Your task:
In the entries below, go to the line containing "Shopping Cart (848, 48)" and repeat it along with every later line, exactly.

+---+

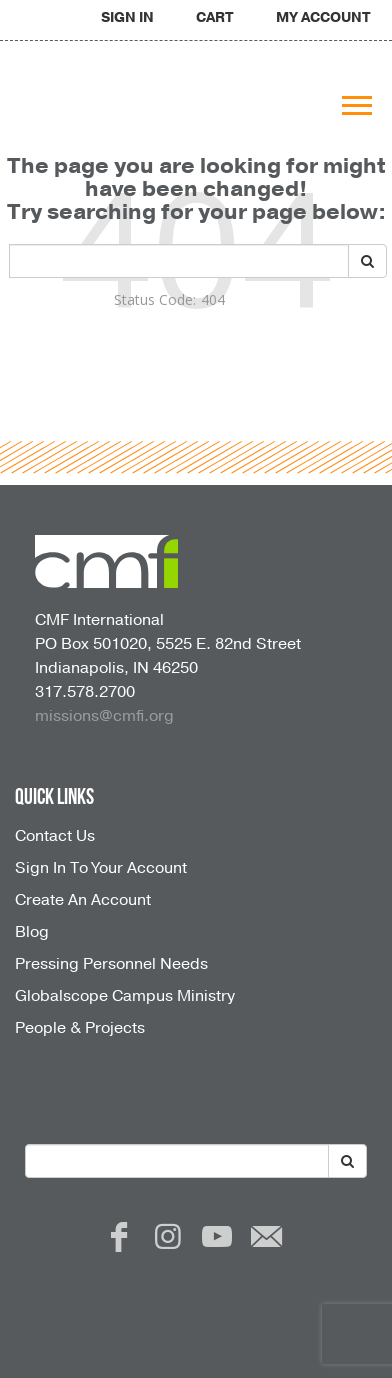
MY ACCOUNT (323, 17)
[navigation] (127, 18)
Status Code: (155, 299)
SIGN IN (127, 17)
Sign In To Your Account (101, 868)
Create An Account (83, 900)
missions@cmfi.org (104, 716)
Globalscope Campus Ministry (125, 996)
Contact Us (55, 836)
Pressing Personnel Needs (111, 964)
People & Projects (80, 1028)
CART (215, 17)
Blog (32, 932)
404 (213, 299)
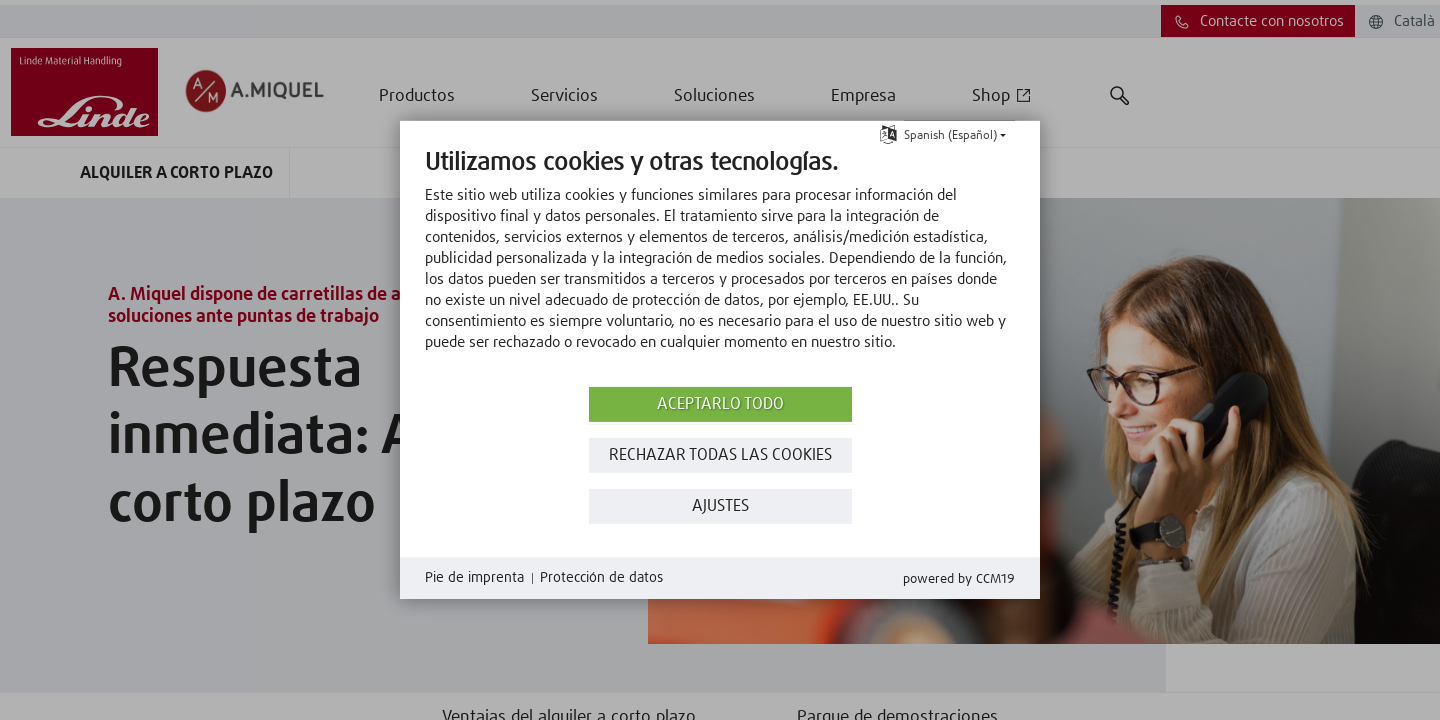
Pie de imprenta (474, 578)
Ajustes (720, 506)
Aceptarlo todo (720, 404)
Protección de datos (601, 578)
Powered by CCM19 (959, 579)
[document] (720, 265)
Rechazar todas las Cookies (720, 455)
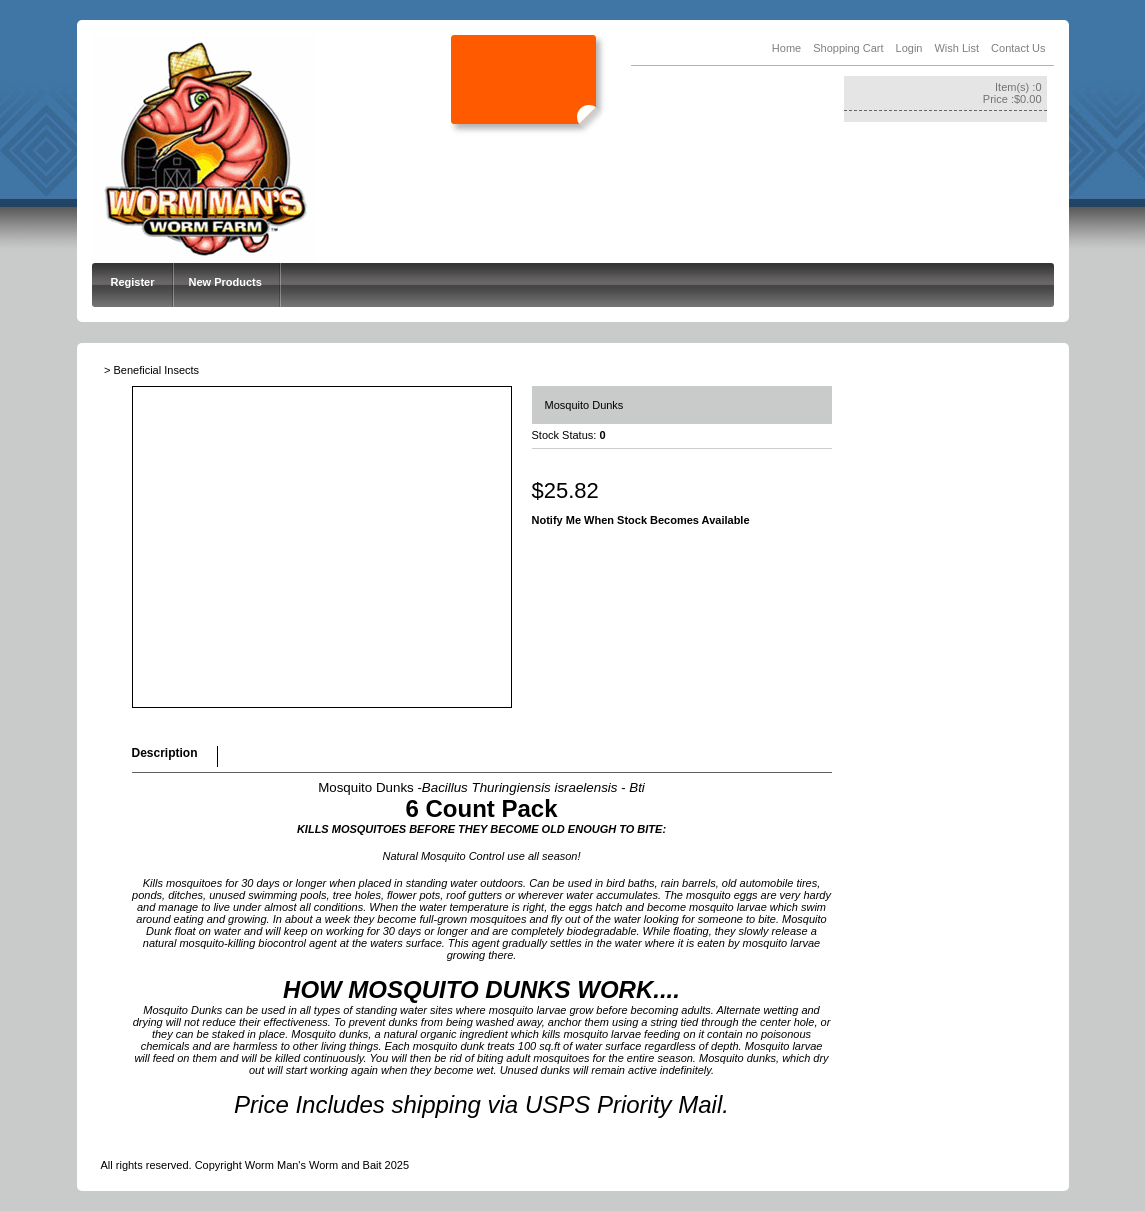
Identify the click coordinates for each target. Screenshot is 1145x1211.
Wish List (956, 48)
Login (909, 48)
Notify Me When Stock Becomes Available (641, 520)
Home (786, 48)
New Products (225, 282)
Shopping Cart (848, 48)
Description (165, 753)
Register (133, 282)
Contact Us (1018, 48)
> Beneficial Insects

+---+

Expected answer:
Shopping Cart (848, 48)
Description (165, 753)
Register (133, 282)
Contact Us (1018, 48)
> Beneficial Insects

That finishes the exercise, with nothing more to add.